[Work task]
Extract, verbatim, all lines starting at the one containing "実の母親から「運命の人と再会した、子供が成人した" and ending with the final line of the listing, and no others.

[Records provided]
——————

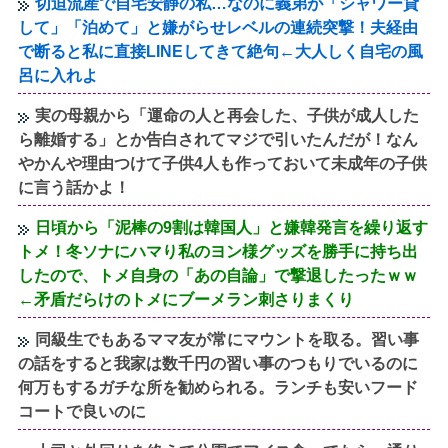
切迫流産で自宅安静の私…なのに義弟が「シャワー貸
して」「泊めて」と嫌がらせレベルの連続突撃！夫経由
で断ると私に直接LINEしてきて絶句←大人しく自宅の風
呂に入れよ
実の母親から「運命の人と再会した、子供が成人した
ら離婚する」とか告白されてマジで引いたんだが！なん
やかんや理由つけて子供4人も作っておいて未成年の子供
に言う話かよ！
日頃から「泥棒の9割は韓国人」と嫌韓発言を繰り返す
トメ！冬ソナにハマり私のヨン様グッズを勝手に持ち出
したので、トメ自身の「あの自論」で撃退したったｗｗ
←矛盾だらけのトメにブーメラン刺さりまくり
同級生でもあるママ友が常にマウントを取る。習い事
の話をすると我家は数千円の習い事のつもりでいるのに
何万もするガチな所を勧められる。ランチも安いフード
コートで良いのに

——————

[Exercise result]
実の母親から「運命の人と再会した、子供が成人した
ら離婚する」とか告白されてマジで引いたんだが！なん
やかんや理由つけて子供4人も作っておいて未成年の子供
に言う話かよ！
日頃から「泥棒の9割は韓国人」と嫌韓発言を繰り返す
トメ！冬ソナにハマり私のヨン様グッズを勝手に持ち出
したので、トメ自身の「あの自論」で撃退したったｗｗ
←矛盾だらけのトメにブーメラン刺さりまくり
同級生でもあるママ友が常にマウントを取る。習い事
の話をすると我家は数千円の習い事のつもりでいるのに
何万もするガチな所を勧められる。ランチも安いフード
コートで良いのに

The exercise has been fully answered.